PFE collar positions are structurally neutral (protective); the modeled P&L assumes European-style exercise at expiration and ignores early assignment, transaction costs, dividends paid before expiry on the stock leg (when present), and the bid-ask spread on the listed chain. PFE positions also carry Healthcare sector concentration risk; news flow inside the sector (peer earnings, regulatory shifts, supply-chain headlines) can move PFE alongside the broader basket even when PFE-specific fundamentals are unchanged. Always rebuild the position from current PFE chain quotes before placing a trade.
Frequently asked questions
- What is a collar on PFE?
- A collar on PFE is the collar strategy applied to PFE (stock). The strategy is structurally neutral (protective): A collar pairs long stock with a protective out-of-the-money put financed by a short out-of-the-money call, capping both tails of the position around the current spot. With PFE stock trading near $25.30, the strikes shown on this page are snapped to the nearest listed PFE chain strike and the premiums come straight from the end-of-day bid/ask midpoint.

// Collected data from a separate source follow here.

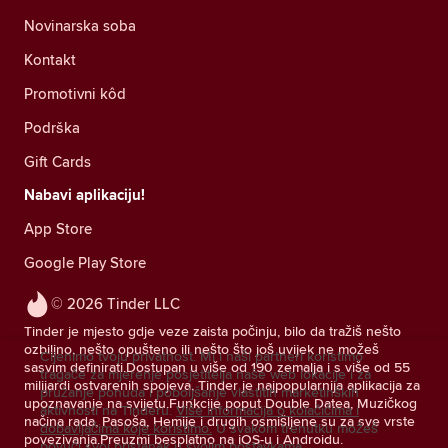
Novinarska soba
Kontakt
Promotivni kôd
Podrška
Gift Cards
Nabavi aplikaciju!
App Store
Google Play Store
© 2026 Tinder LLC
Tinder je mjesto gdje veze zaista počinju, bilo da tražiš nešto
ozbiljno, nešto opušteno ili nešto što još uvijek ne možeš
Cijenimo tvoju privatnost. Mi i naši partneri koristimo
sasvim definirati.Dostupan u više od 190 zemalja i s više od 55
tragače za mjerenje posjetitelja naše web lokacije i za
milijardi ostvarenih spojeva, Tinder je najpopularnija aplikacija za
pružanje ponuda i poboljšanje vlastitih marketinških
upoznavanje na svijetu.Funkcije poput Double Datea, Muzičkog
aktivnosti na Tinderu.
Više informacija o kolačićima i
načina rada, Pasoša, Hemije i drugih osmišljene su za sve vrste
dobavljačima koje koristimo.
U svakom trenutku možeš
povezivanja.Preuzmi besplatno na iOS-u i Androidu.
povući svoj pristanak u svojim postavkama.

- How are PFE collar max profit and max loss calculated?
- Max profit roughly equals short-call strike minus cost basis plus net premium; max loss roughly equals cost basis minus long-put strike minus net premium. Breakeven shifts by the net premium. For the PFE collar priced from the end-of-day chain at a 30-day expiry (ATM IV 22.44%), the computed maximum profit is $169.50 per contract and the computed maximum loss is -$130.50 per contract. Live intraday quotes will differ as the chain moves through the trading session.
- What is the breakeven for a PFE collar?
- The breakeven for the PFE collar priced on this page is roughly $25.31 at expiration, derived from end-of-day chain premiums. Breakeven is the underlying price at which the strategy's P&L crosses zero ignoring transaction costs and assignment risk. The current PFE market-implied 1-standard-deviation expected move is approximately 6.43%; if the move sits well outside the breakeven distance, the structure's risk-reward becomes correspondingly tighter.
- When should you consider a collar on PFE?
- Collars on PFE hedge an existing long PFE stock position; the long put sets a floor while the short call finances it, often run as a near-zero-cost hedge during expected volatility windows.
- How does current PFE implied volatility affect this collar?
- PFE ATM IV is at 22.44% with IV rank near 28.63%, which is on the low end of its 1-year range. Premium-buying structures (long call, long put, debit spreads) are relatively cheap in this regime; premium-selling structures collect less credit per unit risk.